- **Extracted data**
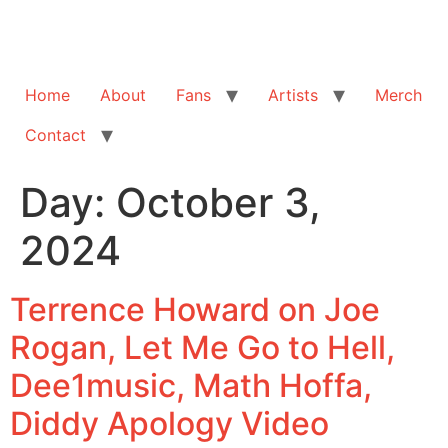
Home
About
Fans
Artists
Merch
Contact
Day:
October 3,
2024
Terrence Howard on Joe
Rogan, Let Me Go to Hell,
‪Dee1music‬, Math Hoffa,
Diddy Apology Video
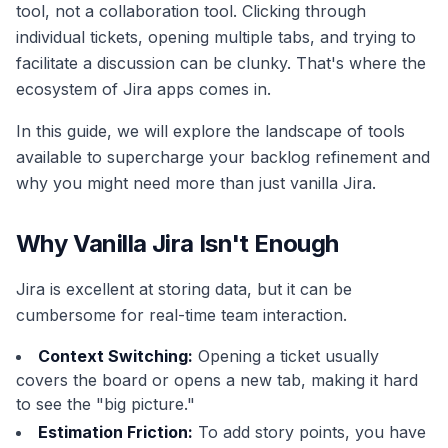
tool, not a collaboration tool. Clicking through
individual tickets, opening multiple tabs, and trying to
facilitate a discussion can be clunky. That's where the
ecosystem of Jira apps comes in.
In this guide, we will explore the landscape of tools
available to supercharge your backlog refinement and
why you might need more than just vanilla Jira.
Why Vanilla Jira Isn't Enough
Jira is excellent at storing data, but it can be
cumbersome for real-time team interaction.
Context Switching:
Opening a ticket usually
covers the board or opens a new tab, making it hard
to see the "big picture."
Estimation Friction:
To add story points, you have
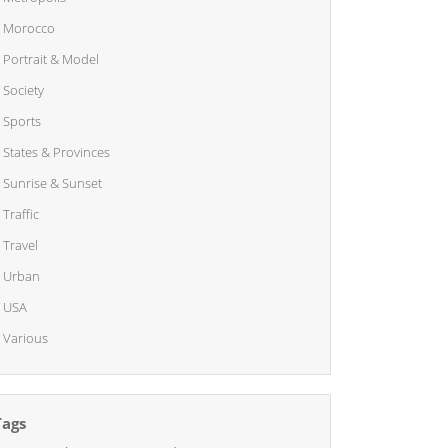
Morocco
Portrait & Model
Society
Sports
States & Provinces
Sunrise & Sunset
Traffic
Travel
Urban
USA
Various
Tags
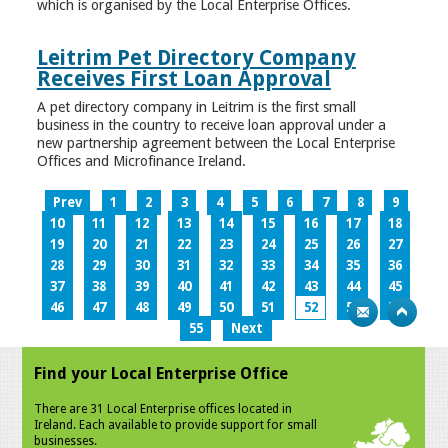
which is organised by the Local Enterprise Offices.
Leitrim Pet Directory Company
Receives First Loan Approval
A pet directory company in Leitrim is the first small
business in the country to receive loan approval under a
new partnership agreement between the Local Enterprise
Offices and Microfinance Ireland.
Prev
1
2
3
4
5
6
7
8
9
10
11
12
13
14
15
16
17
18
19
20
21
22
23
24
25
26
27
28
29
30
31
32
33
34
35
36
37
38
39
40
41
42
43
44
45
46
47
48
49
50
51
52
53
54
55
Next
Find your Local Enterprise Office
There are 31 Local Enterprise offices located in
Ireland. Each available to provide support for small
businesses.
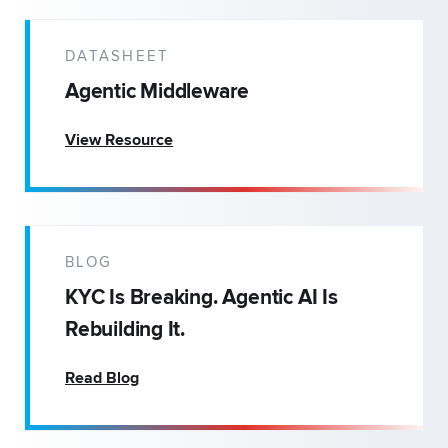
DATASHEET
Agentic Middleware
View Resource
BLOG
KYC Is Breaking. Agentic AI Is
Rebuilding It.
Read Blog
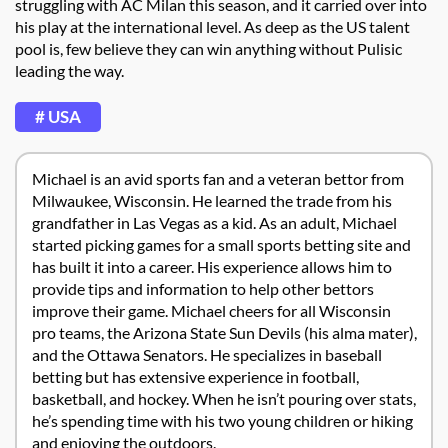
struggling with AC Milan this season, and it carried over into
his play at the international level. As deep as the US talent
pool is, few believe they can win anything without Pulisic
leading the way.
# USA
Michael is an avid sports fan and a veteran bettor from
Milwaukee, Wisconsin. He learned the trade from his
grandfather in Las Vegas as a kid. As an adult, Michael
started picking games for a small sports betting site and
has built it into a career. His experience allows him to
provide tips and information to help other bettors
improve their game. Michael cheers for all Wisconsin
pro teams, the Arizona State Sun Devils (his alma mater),
and the Ottawa Senators. He specializes in baseball
betting but has extensive experience in football,
basketball, and hockey. When he isn’t pouring over stats,
he’s spending time with his two young children or hiking
and enjoying the outdoors.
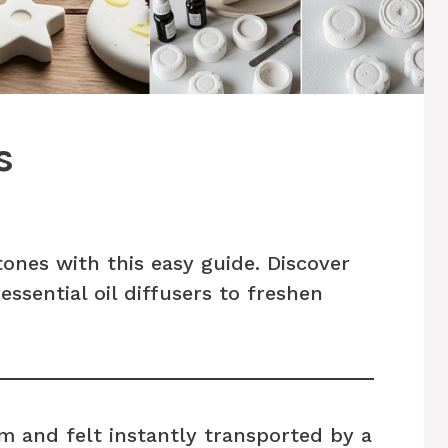
s
nes with this easy guide. Discover
essential oil diffusers to freshen
m and felt instantly transported by a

- **What the exercise asks**
From the first line above through the line containing "Why Vanilla Jira Isn't Enough", copy everything exactly, without the pictures.

- **Task solution**
Home
About
Fans
Artists
Merch
Contact
Day:
October 3,
2024
Terrence Howard on Joe
Rogan, Let Me Go to Hell,
‪Dee1music‬, Math Hoffa,
Diddy Apology Video
tool, not a collaboration tool. Clicking through
individual tickets, opening multiple tabs, and trying to
facilitate a discussion can be clunky. That's where the
ecosystem of Jira apps comes in.
In this guide, we will explore the landscape of tools
available to supercharge your backlog refinement and
why you might need more than just vanilla Jira.
Why Vanilla Jira Isn't Enough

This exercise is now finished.